First of all, ALL changes to v4 have been withdrawn from this proposal. This proposal is ONLY about v6. Currently ALL v6 requires SWIP (/64 or more) and this is unequal with v4 that has an 8 or more address standard for SWIP.

I think that drawing the SWIP boundary for IPv6 based upon residential/non residential (NRPM 2.13) is wrong, as this is NOT done in IPv4 and would treat v6 and v4 differently. Currently in v4, it is 8 or more addresses. Residential or Non Residential does not change the SWIP requirement in IPv4 in any way.

Thus, whatever boundary is chosen for v6, I think it should be a fixed value, just like in IPv4. I would like to hear the exact reasons why it has been proposed that there should be a residential/non residential difference in SWIP policy, and what this difference in policy is meant to address. If it is a valid reason, this should carry over to IPv4.

Some commenters have suggested that routeability should be a factor in determining if SWIP is needed. In IPv4, it is not possible to route anything smaller than a /24, but the current SWIP v4 standard is /29 or more, much smaller than the routability standard. In IPv6, nothing smaller than a /48 is routable, so I kinda think that IPv4 /29 is very close to equal to IPv6 more than a /56, and also not independently routable.

The comments I have been watching have strongly supported setting the SWIP level for IPv6 at more than a /56. This is only one nibble away from /60 in the current proposal. I also note that it seems quite universal that most commenters think that a /64 is wrong, and everyone, even dynamic residential customers deserve to have at least a /60 so that they can route packets in v6.

Albert Erdmann
Network Administrator
Paradise On Line Inc.




On Tue, 11 Jul 2017, Owen DeLong wrote:


On May 30, 2017, at 06:41 , William Herrin <[email protected]> wrote:

On Tue, May 30, 2017 at 9:12 AM, Roberts, Orin <[email protected] 
<mailto:[email protected]>> wrote:
Hello all,

I am avidly following this discussion and based on my daily observances (daily 
swips /subnets ), I would say Andy is closest to being practical.

Leave the IPv4 /29 requirements alone, THIS LIMIT IS ALREADY BEING PUSHED AT 
DAILY BY NON-RESIDENTIAL USERS and only the vague ARIN policy prevents total 
chaos.

With regards to IPv6, I would recommend ANY USER/ENTITY/ORG that requests a /56 
OR LARGER NETWORK assignment be swiped.

That would still leave /60 to /64 assignments as minimum assignment or for 
dynamic usage for either residential or other usage.

Howdy,

I don't like putting the SWIP requirement at /56 or larger because I think that 
would encourage ISPs to assign /60s instead of /56s.
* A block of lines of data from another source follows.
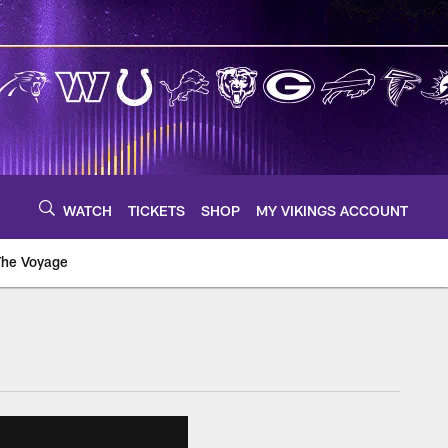
WATCH
TICKETS
SHOP
MY VIKINGS ACCOUNT
The Voyage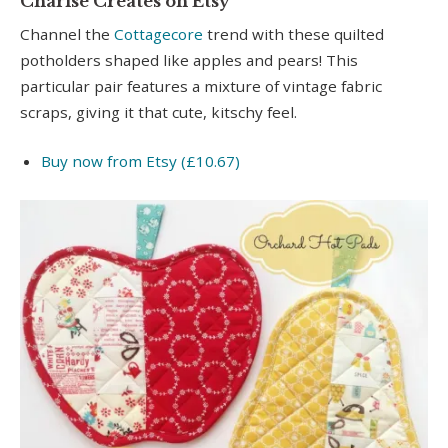
Charise Creates on Etsy
Channel the
Cottagecore
trend with these quilted
potholders shaped like apples and pears! This
particular pair features a mixture of vintage fabric
scraps, giving it that cute, kitschy feel.
Buy now from Etsy (£10.67)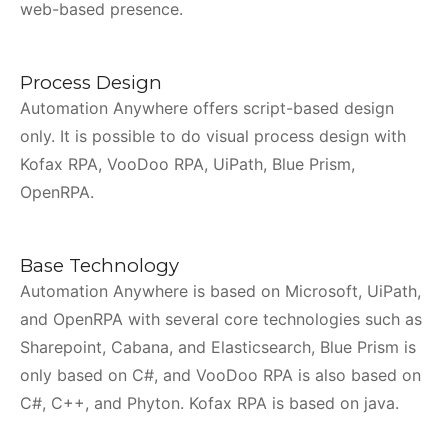
web-based presence.
Process Design
Automation Anywhere offers script-based design
only. It is possible to do visual process design with
Kofax RPA, VooDoo RPA, UiPath, Blue Prism,
OpenRPA.
Base Technology
Automation Anywhere is based on Microsoft, UiPath,
and OpenRPA with several core technologies such as
Sharepoint, Cabana, and Elasticsearch, Blue Prism is
only based on C#, and VooDoo RPA is also based on
C#, C++, and Phyton. Kofax RPA is based on java.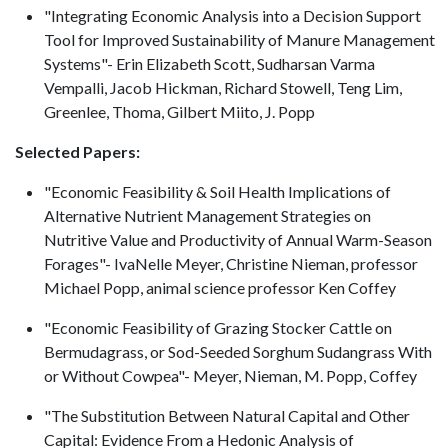
"Integrating Economic Analysis into a Decision Support
Tool for Improved Sustainability of Manure Management
Systems"- Erin Elizabeth Scott, Sudharsan Varma
Vempalli, Jacob Hickman, Richard Stowell, Teng Lim,
Greenlee, Thoma, Gilbert Miito, J. Popp
Selected Papers:
"Economic Feasibility & Soil Health Implications of
Alternative Nutrient Management Strategies on
Nutritive Value and Productivity of Annual Warm-Season
Forages"- IvaNelle Meyer, Christine Nieman, professor
Michael Popp, animal science professor Ken Coffey
"Economic Feasibility of Grazing Stocker Cattle on
Bermudagrass, or Sod-Seeded Sorghum Sudangrass With
or Without Cowpea"- Meyer, Nieman, M. Popp, Coffey
"The Substitution Between Natural Capital and Other
Capital: Evidence From a Hedonic Analysis of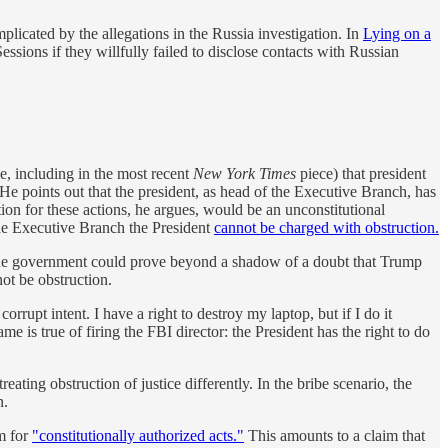
mplicated by the allegations in the Russia investigation. In
Lying on a
essions if they willfully failed to disclose contacts with Russian
, including in the most recent
New York Times
piece) that president
He points out that the president, as head of the Executive Branch, has
ion for these actions, he argues, would be an unconstitutional
the Executive Branch the President
cannot be charged with obstruction.
f the government could prove beyond a shadow of a doubt that Trump
ot be obstruction.
rrupt intent. I have a right to destroy my laptop, but if I do it
e is true of firing the FBI director: the President has the right to do
eating obstruction of justice differently. In the bribe scenario, the
n.
im for
"constitutionally authorized acts."
This amounts to a claim that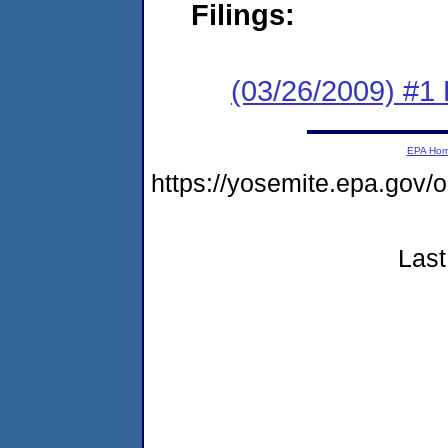
Filings:
(03/26/2009) #1
EPA Ho
https://yosemite.epa.go
Last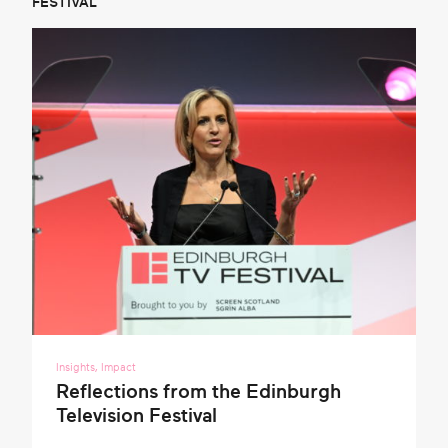
FESTIVAL
Insights
,
Impact
Reflections from the Edinburgh
Television Festival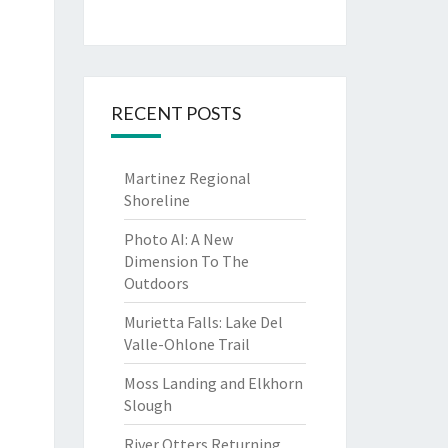
RECENT POSTS
Martinez Regional
Shoreline
Photo AI: A New
Dimension To The
Outdoors
Murietta Falls: Lake Del
Valle-Ohlone Trail
Moss Landing and Elkhorn
Slough
River Otters Returning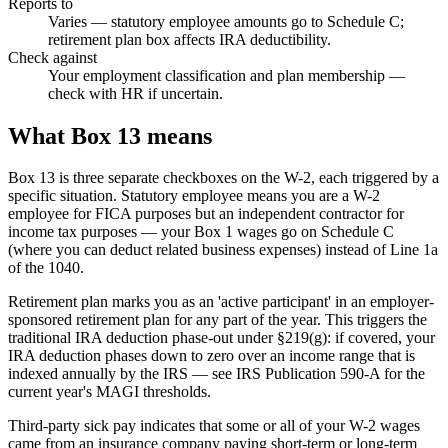
Reports to
Varies — statutory employee amounts go to Schedule C;
retirement plan box affects IRA deductibility.
Check against
Your employment classification and plan membership —
check with HR if uncertain.
What Box 13 means
Box 13 is three separate checkboxes on the W-2, each triggered by a
specific situation. Statutory employee means you are a W-2
employee for FICA purposes but an independent contractor for
income tax purposes — your Box 1 wages go on Schedule C
(where you can deduct related business expenses) instead of Line 1a
of the 1040.
Retirement plan marks you as an 'active participant' in an employer-
sponsored retirement plan for any part of the year. This triggers the
traditional IRA deduction phase-out under §219(g): if covered, your
IRA deduction phases down to zero over an income range that is
indexed annually by the IRS — see IRS Publication 590-A for the
current year's MAGI thresholds.
Third-party sick pay indicates that some or all of your W-2 wages
came from an insurance company paying short-term or long-term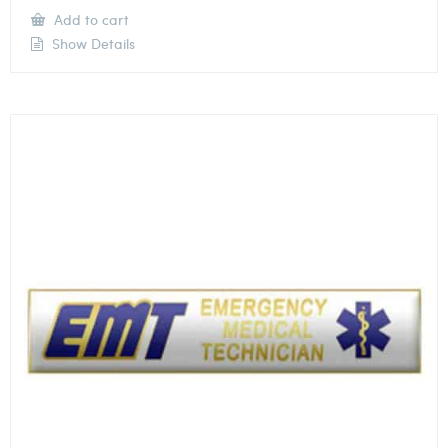
Add to cart
Show Details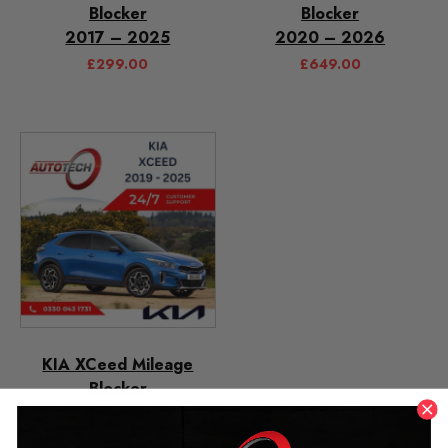
Blocker
Blocker
2017 – 2025
2020 – 2026
£
299.00
£
649.00
KIA XCeed Mileage
Blocker
2019 – 2025
£
299.00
The IPv6 experts I've read 
seem to have a pretty strong consensus that the minimum assignment to an end 
user should be either /48 or /56. Setting ARIN policy that encourages 
assignments smaller than -both- of these numbers would be a bad idea IMHO.
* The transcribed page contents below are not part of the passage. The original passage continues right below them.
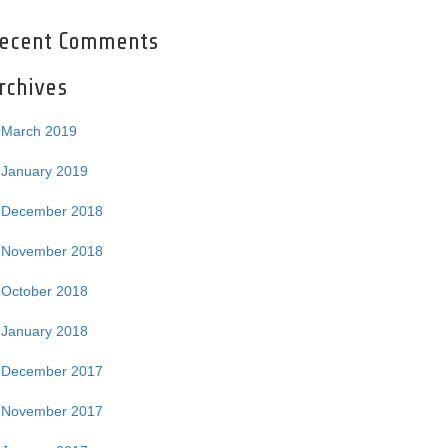
ecent Comments
rchives
March 2019
January 2019
December 2018
November 2018
October 2018
January 2018
December 2017
November 2017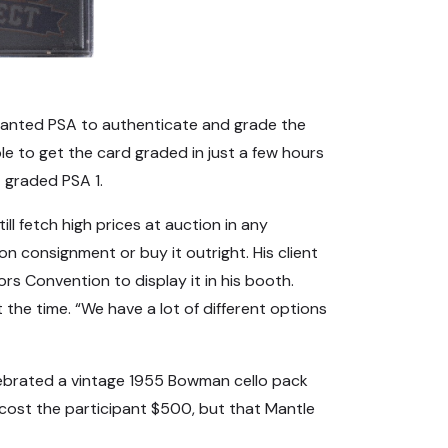
e wanted PSA to authenticate and grade the
e to get the card graded in just a few hours
t graded PSA 1.
ill fetch high prices at auction in any
on consignment or buy it outright. His client
s Convention to display it in his booth.
t the time. “We have a lot of different options
lebrated a vintage 1955 Bowman cello pack
 cost the participant $500, but that Mantle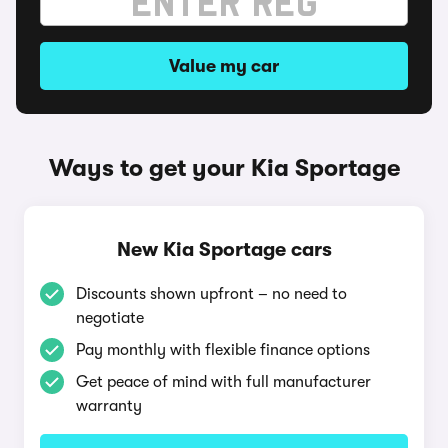
Value my car
Ways to get your Kia Sportage
New Kia Sportage cars
Discounts shown upfront – no need to
negotiate
Pay monthly with flexible finance options
Get peace of mind with full manufacturer
warranty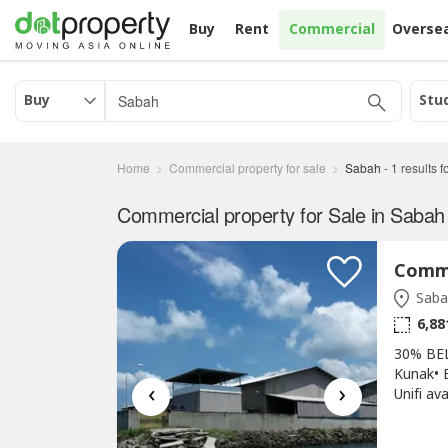
Buy
Rent
Commercial
Overse
Buy
Stu
Home
Commercial property for sale
Sabah
-
1
results 
Commercial property for Sale in Sabah
Saba
6,88
30% BE
Kunak• B
‹
›
Unifi av
61,104 
& Toilet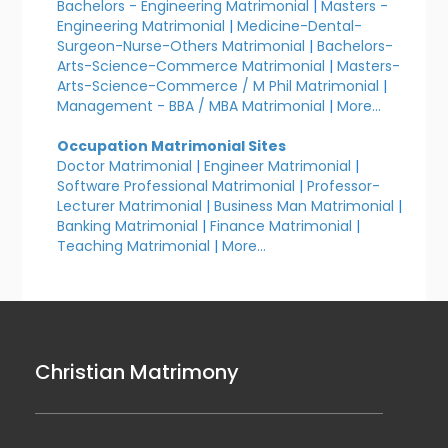
Bachelors - Engineering Matrimonial
|
Masters -
Engineering Matrimonial
|
Medicine-Dental-
Surgeon-Nurse-Others Matrimonial
|
Bachelors-
Arts-Science-Commerce Matrimonial
|
Masters-
Arts-Science-Commerce / M Phil Matrimonial
|
Management - BBA / MBA Matrimonial
|
More...
Occupation Matrimonial Sites
Doctor Matrimonial
|
Engineer Matrimonial
|
Software Professional Matrimonial
|
Professor-
Lecturer Matrimonial
|
Business Man Matrimonial
|
Banking Matrimonial
|
Finance Matrimonial
|
Teaching Matrimonial
|
More...
Christian Matrimony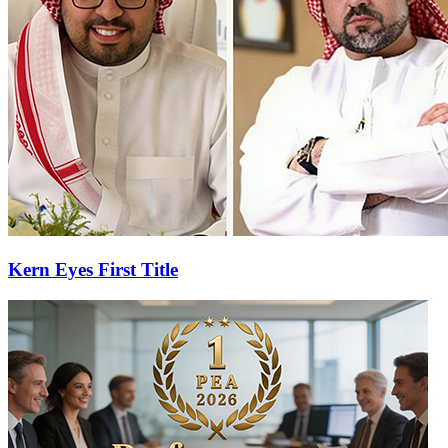
Kern Eyes First Title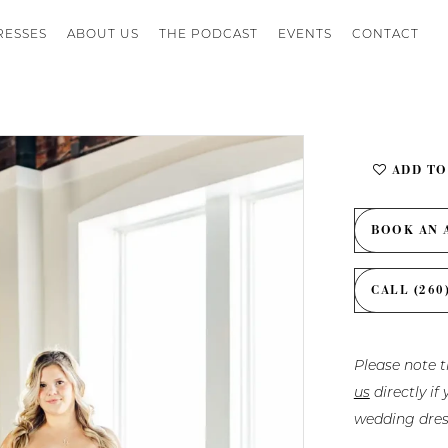
RESSES
ABOUT US
THE PODCAST
EVENTS
CONTACT
ADD TO
BOOK AN 
CALL (260
Please note t
us
directly i
wedding dres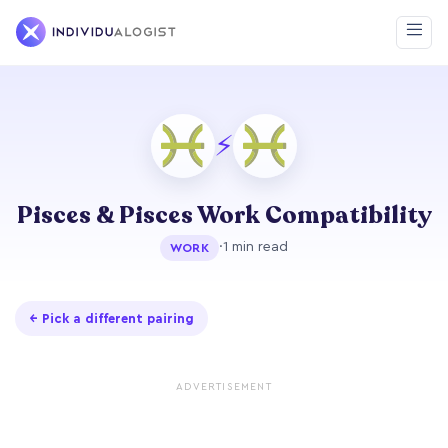
⚡
Pisces & Pisces Work Compatibility
·
1 min read
WORK
← Pick a different pairing
ADVERTISEMENT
This is one of those rare occasions when I absolutely agree with Bill. If 
we???re going to do this, I would support a requirement as follows:

        1.      For customers fitting the definition in NRPM 2.13, /47 or 
shorter.
        2.      For customers not fitting the definition in NRPM 2.13 /63 or 
shorter.

Again I remind everyone that a /64 assignment to an end user, even for dynamic 
or residential use, is absolutely positively 100% wrong. Doing so prevents the 
end user from configuring their local lans as IPv6 is designed. They need at 
least a /60 for that. If you are assigning /64's to end users, you are doing it 
wrong.

Yes??? The only place I can imagine assigning /64s to customers as a legitimate 
practice is for single-LAN datacenter installations where the customer has no 
router.

If the customer might have a router, a /48 is the best and safest default 
choice and shorter should be possible with reasonable justification.